--- SUPPLIED MATERIAL ---
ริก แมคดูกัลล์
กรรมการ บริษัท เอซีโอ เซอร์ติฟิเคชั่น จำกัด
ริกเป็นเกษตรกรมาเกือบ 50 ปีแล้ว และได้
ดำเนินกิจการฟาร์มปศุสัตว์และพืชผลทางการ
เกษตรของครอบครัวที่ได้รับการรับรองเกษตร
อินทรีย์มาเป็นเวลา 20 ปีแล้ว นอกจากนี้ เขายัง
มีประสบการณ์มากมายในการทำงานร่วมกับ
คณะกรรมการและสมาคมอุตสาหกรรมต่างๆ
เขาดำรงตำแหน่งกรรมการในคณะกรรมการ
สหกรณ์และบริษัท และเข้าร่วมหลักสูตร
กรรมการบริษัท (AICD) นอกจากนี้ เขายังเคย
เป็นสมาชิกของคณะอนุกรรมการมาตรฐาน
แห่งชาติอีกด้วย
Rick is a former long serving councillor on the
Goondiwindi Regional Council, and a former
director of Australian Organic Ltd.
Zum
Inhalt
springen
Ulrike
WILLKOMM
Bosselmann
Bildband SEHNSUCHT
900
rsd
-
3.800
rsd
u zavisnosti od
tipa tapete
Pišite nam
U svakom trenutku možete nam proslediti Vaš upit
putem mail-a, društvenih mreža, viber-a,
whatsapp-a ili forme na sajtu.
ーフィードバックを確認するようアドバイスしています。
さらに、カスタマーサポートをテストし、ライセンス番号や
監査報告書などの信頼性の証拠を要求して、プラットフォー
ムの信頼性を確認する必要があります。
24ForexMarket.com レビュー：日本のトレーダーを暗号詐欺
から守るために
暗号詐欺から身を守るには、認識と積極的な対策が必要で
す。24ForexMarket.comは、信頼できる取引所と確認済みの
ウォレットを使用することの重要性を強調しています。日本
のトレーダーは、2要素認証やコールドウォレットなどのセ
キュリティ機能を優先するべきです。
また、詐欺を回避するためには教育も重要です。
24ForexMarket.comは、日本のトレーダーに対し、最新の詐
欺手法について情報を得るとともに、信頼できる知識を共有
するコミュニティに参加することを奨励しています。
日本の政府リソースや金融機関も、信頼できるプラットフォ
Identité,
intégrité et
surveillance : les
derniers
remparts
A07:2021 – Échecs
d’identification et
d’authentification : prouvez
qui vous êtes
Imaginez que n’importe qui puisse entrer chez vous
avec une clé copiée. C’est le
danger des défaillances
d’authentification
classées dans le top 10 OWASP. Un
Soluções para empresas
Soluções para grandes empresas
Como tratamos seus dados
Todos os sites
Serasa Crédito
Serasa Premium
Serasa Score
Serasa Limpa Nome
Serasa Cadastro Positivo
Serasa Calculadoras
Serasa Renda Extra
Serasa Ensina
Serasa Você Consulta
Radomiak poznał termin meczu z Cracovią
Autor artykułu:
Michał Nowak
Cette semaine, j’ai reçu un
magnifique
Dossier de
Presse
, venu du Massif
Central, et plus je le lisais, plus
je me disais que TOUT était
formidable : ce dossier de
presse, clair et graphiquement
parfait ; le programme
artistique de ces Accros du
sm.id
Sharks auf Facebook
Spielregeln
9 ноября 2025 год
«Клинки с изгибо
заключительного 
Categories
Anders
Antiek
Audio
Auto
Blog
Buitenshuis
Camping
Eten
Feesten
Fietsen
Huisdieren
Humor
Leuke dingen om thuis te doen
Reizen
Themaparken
---
§ **YOUR INSTRUCTIONS**
Go through the data above and copy all of it exactly.

§ **SOLUTION FOR THIS TASK**
ริก แมคดูกัลล์
กรรมการ บริษัท เอซีโอ เซอร์ติฟิเคชั่น จำกัด
ริกเป็นเกษตรกรมาเกือบ 50 ปีแล้ว และได้
ดำเนินกิจการฟาร์มปศุสัตว์และพืชผลทางการ
เกษตรของครอบครัวที่ได้รับการรับรองเกษตร
อินทรีย์มาเป็นเวลา 20 ปีแล้ว นอกจากนี้ เขายัง
มีประสบการณ์มากมายในการทำงานร่วมกับ
คณะกรรมการและสมาคมอุตสาหกรรมต่างๆ
เขาดำรงตำแหน่งกรรมการในคณะกรรมการ
สหกรณ์และบริษัท และเข้าร่วมหลักสูตร
กรรมการบริษัท (AICD) นอกจากนี้ เขายังเคย
เป็นสมาชิกของคณะอนุกรรมการมาตรฐาน
แห่งชาติอีกด้วย
Rick is a former long serving councillor on the
Goondiwindi Regional Council, and a former
director of Australian Organic Ltd.
Zum
Inhalt
springen
Ulrike
WILLKOMM
Bosselmann
Bildband SEHNSUCHT
900
rsd
-
3.800
rsd
u zavisnosti od
tipa tapete
Pišite nam
U svakom trenutku možete nam proslediti Vaš upit
putem mail-a, društvenih mreža, viber-a,
whatsapp-a ili forme na sajtu.
ーフィードバックを確認するようアドバイスしています。
さらに、カスタマーサポートをテストし、ライセンス番号や
監査報告書などの信頼性の証拠を要求して、プラットフォー
ムの信頼性を確認する必要があります。
24ForexMarket.com レビュー：日本のトレーダーを暗号詐欺
から守るために
暗号詐欺から身を守るには、認識と積極的な対策が必要で
す。24ForexMarket.comは、信頼できる取引所と確認済みの
ウォレットを使用することの重要性を強調しています。日本
のトレーダーは、2要素認証やコールドウォレットなどのセ
キュリティ機能を優先するべきです。
また、詐欺を回避するためには教育も重要です。
24ForexMarket.comは、日本のトレーダーに対し、最新の詐
欺手法について情報を得るとともに、信頼できる知識を共有
するコミュニティに参加することを奨励しています。
日本の政府リソースや金融機関も、信頼できるプラットフォ
Identité,
intégrité et
surveillance : les
derniers
remparts
A07:2021 – Échecs
d’identification et
d’authentification : prouvez
qui vous êtes
Imaginez que n’importe qui puisse entrer chez vous
avec une clé copiée. C’est le
danger des défaillances
d’authentification
classées dans le top 10 OWASP. Un
Soluções para empresas
Soluções para grandes empresas
Como tratamos seus dados
Todos os sites
Serasa Crédito
Serasa Premium
Serasa Score
Serasa Limpa Nome
Serasa Cadastro Positivo
Serasa Calculadoras
Serasa Renda Extra
Serasa Ensina
Serasa Você Consulta
Radomiak poznał termin meczu z Cracovią
Autor artykułu:
Michał Nowak
Cette semaine, j’ai reçu un
magnifique
Dossier de
Presse
, venu du Massif
Central, et plus je le lisais, plus
je me disais que TOUT était
formidable : ce dossier de
presse, clair et graphiquement
parfait ; le programme
artistique de ces Accros du
sm.id
Sharks auf Facebook
Spielregeln
9 ноября 2025 год
«Клинки с изгибо
заключительного 
Categories
Anders
Antiek
Audio
Auto
Blog
Buitenshuis
Camping
Eten
Feesten
Fietsen
Huisdieren
Humor
Leuke dingen om thuis te doen
Reizen
Themaparken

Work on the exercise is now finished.